About 30% of patients with HIV also develop neurological symptoms, but the mechanisms by which the immune system contributes to central nervous system (CNS) disease were unclear.

In a study appearing online on August 18 in advance of print publication of the September 1 issue of the Journal of Clinical Investigation, Kenneth Williams and colleagues from Beth Israel Deaconess Medical Center use a model of neuroAIDS in rhesus monkeys infected with Simian Immunodeficiency Virus (SIV).

The researchers document changes in blood monocyte activation and SIV infection that occur with neuronal injury. They also use combination anti-retroviral therapy on the monkeys during primary infection, and show little effect on plasma viral load, but inhibition of subsequent activation and infection of blood monocytes.

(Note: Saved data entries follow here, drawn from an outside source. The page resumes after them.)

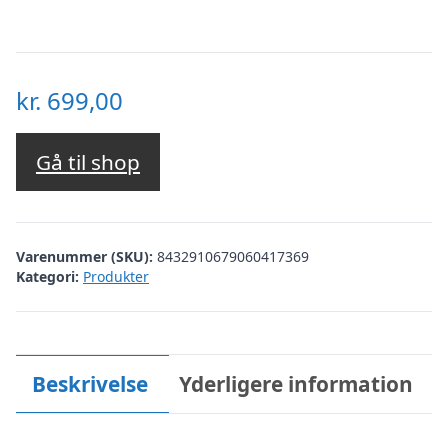
kr.
699,00
Gå til shop
Varenummer (SKU):
8432910679060417369
Kategori:
Produkter
Beskrivelse
Yderligere information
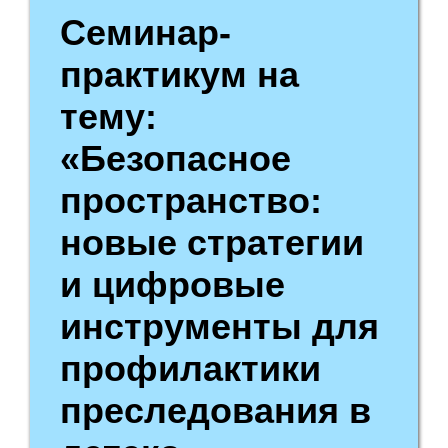
Семинар-
практикум на
тему:
«Безопасное
пространство:
новые стратегии
и цифровые
инструменты для
профилактики
преследования в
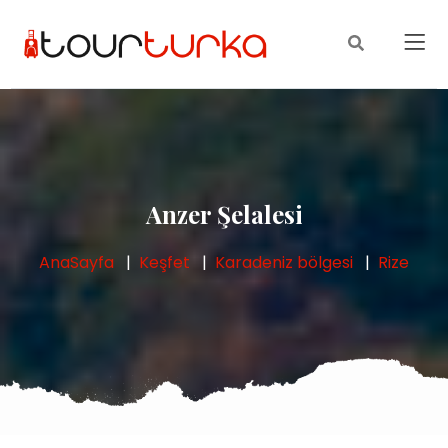
Anzer Şelalesi
AnaSayfa
Keşfet
Karadeniz bölgesi
Rize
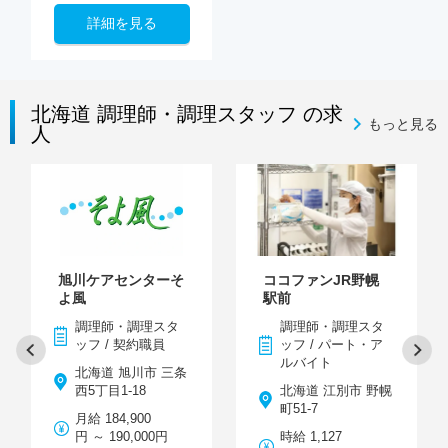
詳細を見る
北海道 調理師・調理スタッフ の求
もっと見る
人
旭川ケアセンターそ
ココファンJR野幌
よ風
駅前
調理師・調理スタ
調理師・調理スタ
ッフ / 契約職員
ッフ / パート・ア
ルバイト
北海道 旭川市 三条
西5丁目1-18
北海道 江別市 野幌
町51-7
月給 184,900
円 ～ 190,000円
時給 1,127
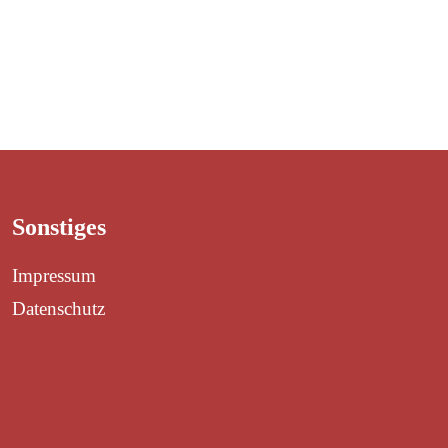
VEREINS
Sonstiges
Impressum
Datenschutz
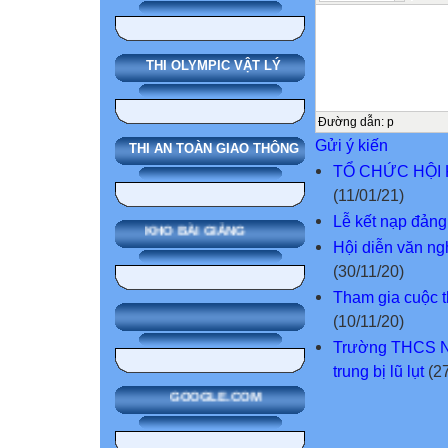
THI OLYMPIC VẬT LÝ
Đường dẫn
:
p
Gửi ý kiến
THI AN TOÀN GIAO THÔNG
TỔ CHỨC HỘI
(11/01/21)
Lễ kết nạp đảng
KHO BÀI GIẢNG
Hội diễn văn n
(30/11/20)
Tham gia cuộc 
(10/11/20)
Trường THCS Ng
trung bị lũ lụt
(27
GOOGLE.COM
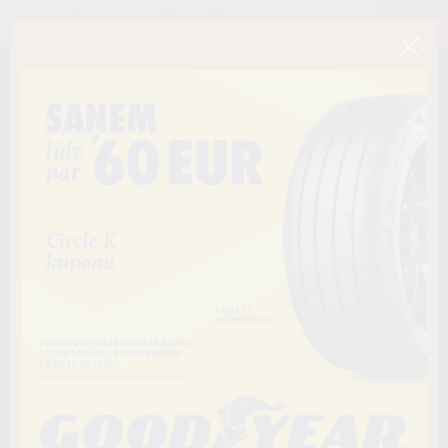
< Atpakaļ
255/60R18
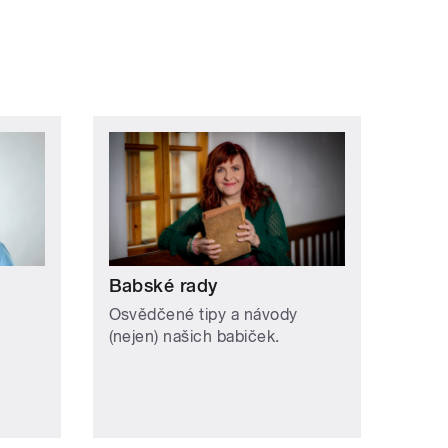
Babské rady
Osvědčené tipy a návody
(nejen) našich babiček.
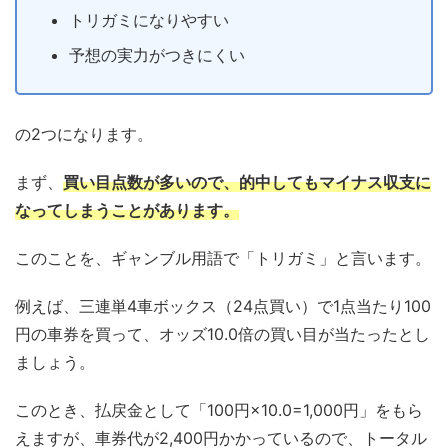
トリガミになりやすい
予想の実力がつきにくい
の2つになります。
まず、
買い目点数が多いので、的中してもマイナス収支に
なってしまうことがあります。
このことを、ギャンブル用語で「トリガミ」と言います。
例えば、三連単4車ボックス（24点買い）で1点当たり100
円の車券を買って、オッズ10.0倍の買い目が当たったとし
ましょう。
このとき、払戻金として「100円×10.0=1,000円」をもら
えますが、車券代が2,400円かかっているので、トータル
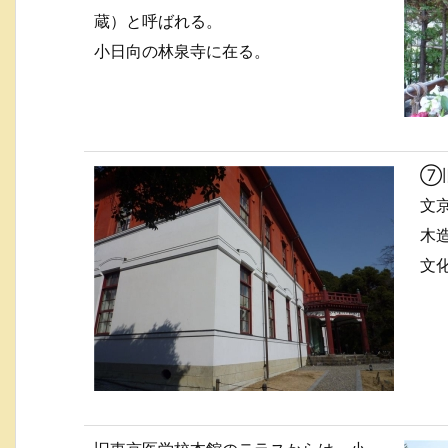
蔵）と呼ばれる。
小日向の林泉寺に在る。
⑦
文
木
文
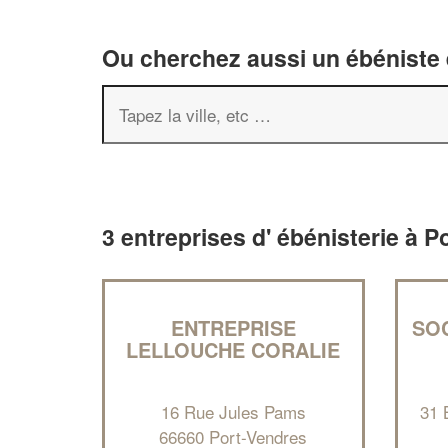
Ou cherchez aussi un ébéniste e
3 entreprises d' ébénisterie à 
ENTREPRISE
SO
LELLOUCHE CORALIE
16 Rue Jules Pams
31 
66660 Port-Vendres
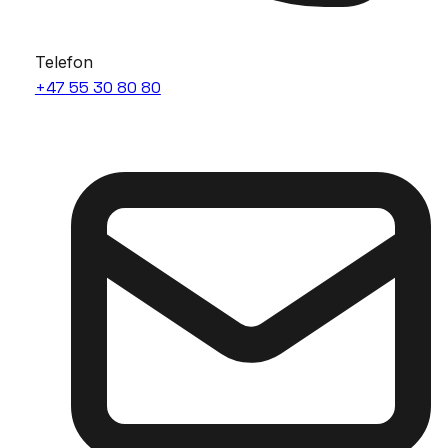
Telefon
+47 55 30 80 80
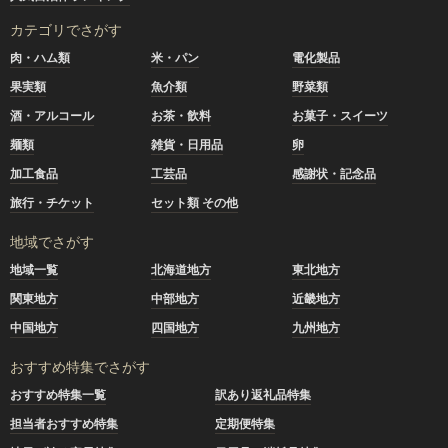
カテゴリでさがす
肉・ハム類
米・パン
電化製品
果実類
魚介類
野菜類
酒・アルコール
お茶・飲料
お菓子・スイーツ
麺類
雑貨・日用品
卵
加工食品
工芸品
感謝状・記念品
旅行・チケット
セット類 その他
地域でさがす
地域一覧
北海道地方
東北地方
関東地方
中部地方
近畿地方
中国地方
四国地方
九州地方
おすすめ特集でさがす
おすすめ特集一覧
訳あり返礼品特集
担当者おすすめ特集
定期便特集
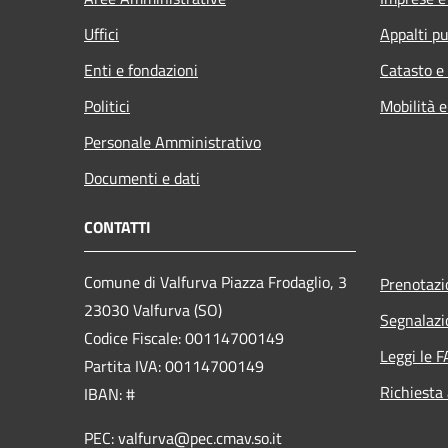
Uffici
Appalti pu
Enti e fondazioni
Catasto e
Politici
Mobilità e
Personale Amministrativo
Documenti e dati
CONTATTI
Comune di Valfurva Piazza Frodaglio, 3
Prenotaz
23030 Valfurva (SO)
Segnalazi
Codice Fiscale: 00114700149
Leggi le 
Partita IVA: 00114700149
Richiesta
IBAN: #
PEC: valfurva@pec.cmav.so.it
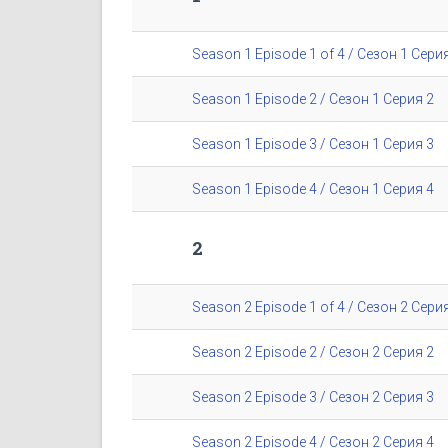
Season 1 Episode 1 of 4 / Сезон 1 Серия
Season 1 Episode 2 / Сезон 1 Серия 2
Season 1 Episode 3 / Сезон 1 Серия 3
Season 1 Episode 4 / Сезон 1 Серия 4
2
Season 2 Episode 1 of 4 / Сезон 2 Серия
Season 2 Episode 2 / Сезон 2 Серия 2
Season 2 Episode 3 / Сезон 2 Серия 3
Season 2 Episode 4 / Сезон 2 Серия 4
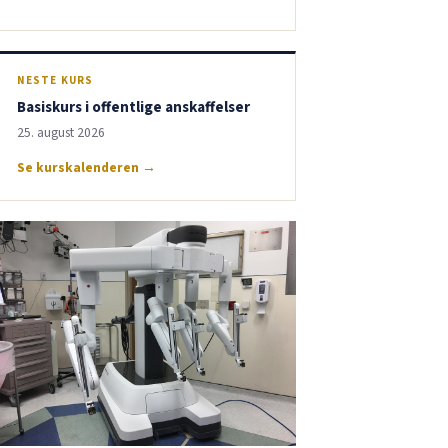
NESTE KURS
Basiskurs i offentlige anskaffelser
25. august 2026
Se kurskalenderen →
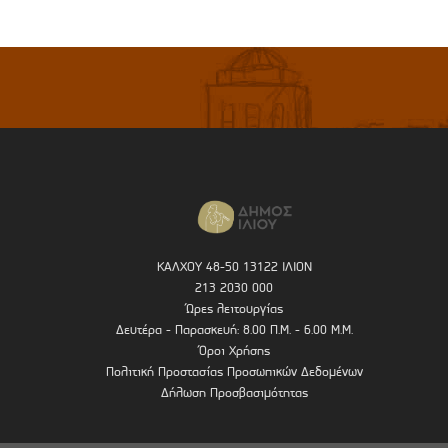
ΚΑΛΧΟΥ 48-50 13122 ΙΛΙΟΝ
213 2030 000
Ώρες λειτουργίας
Δευτέρα - Παρασκευή: 8.00 Π.Μ. - 6.00 Μ.Μ.
Όροι Χρήσης
Πολιτική Προστασίας Προσωπικών Δεδομένων
Δήλωση Προσβασιμότητας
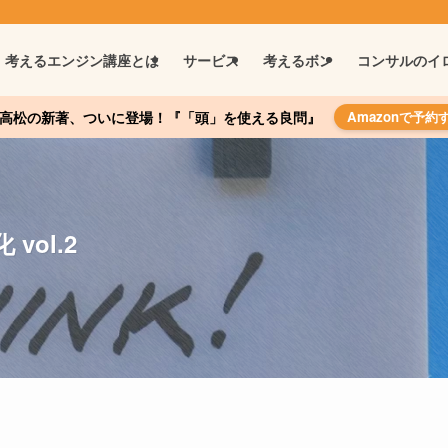
考えるエンジン講座とは
サービス
考えるボン
コンサルのイ
高松の新著、ついに登場！『「頭」を使える良問』
Amazonで予約
ol.2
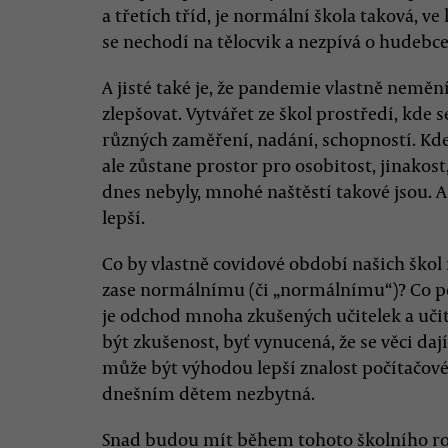
a třetích tříd, je normální škola taková, ve
se nechodí na tělocvik a nezpívá o hudebce
A jisté také je, že pandemie vlastně nemění
zlepšovat. Vytvářet ze škol prostředí, kde
různých zaměření, nadání, schopností. Kd
ale zůstane prostor pro osobitost, jinakost
dnes nebyly, mnohé naštěstí takové jsou. A
lepší.
Co by vlastně covidové období našich ško
zase normálnímu (či „normálnímu“)? Co poz
je odchod mnoha zkušených učitelek a uči
být zkušenost, byť vynucená, že se věci dají 
může být výhodou lepší znalost počítačové
dnešním dětem nezbytná.
Snad budou mít během tohoto školního roku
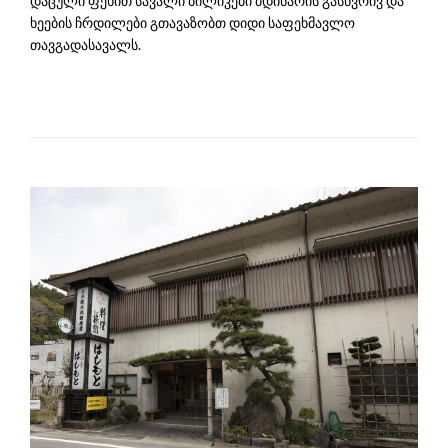
დაცული ფეხით სავალი ბილიკები მდინარის გასწვრივ და
ხეების ჩრდილები გთავაზობთ დიდი საფეხმავლო
თავგადასავალს.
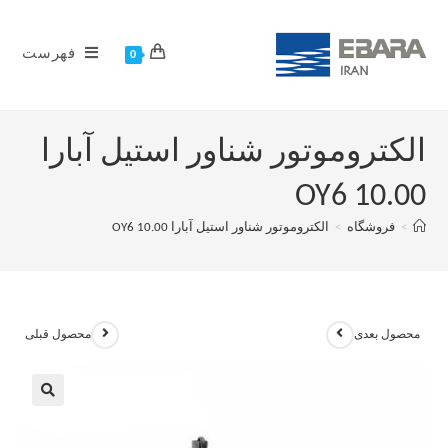
فهرست
0
الکتروموتور شناور استیل آبارا
OY6 10.00
>
فروشگاه
>
الکتروموتور شناور استیل آبارا OY6 10.00
محصول بعدی
محصول قبلی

The inhibition of blood monocyte activation and infection with retroviral therapy rapidly reduces CNS neuronal injury. Animals on retroviral therapy show no accumulation of macrophages in the CNS or detectable virus, in contrast to non-treated animals.

This data underscores the role of the continuous traffic of activated and infected monocytes to the CNS that is required for CNS disease and neuronal injury in this model, and shows the role of plasma virus, monocytes, and CD8 T lymphocytes outside of the brain in controlling CNS disease.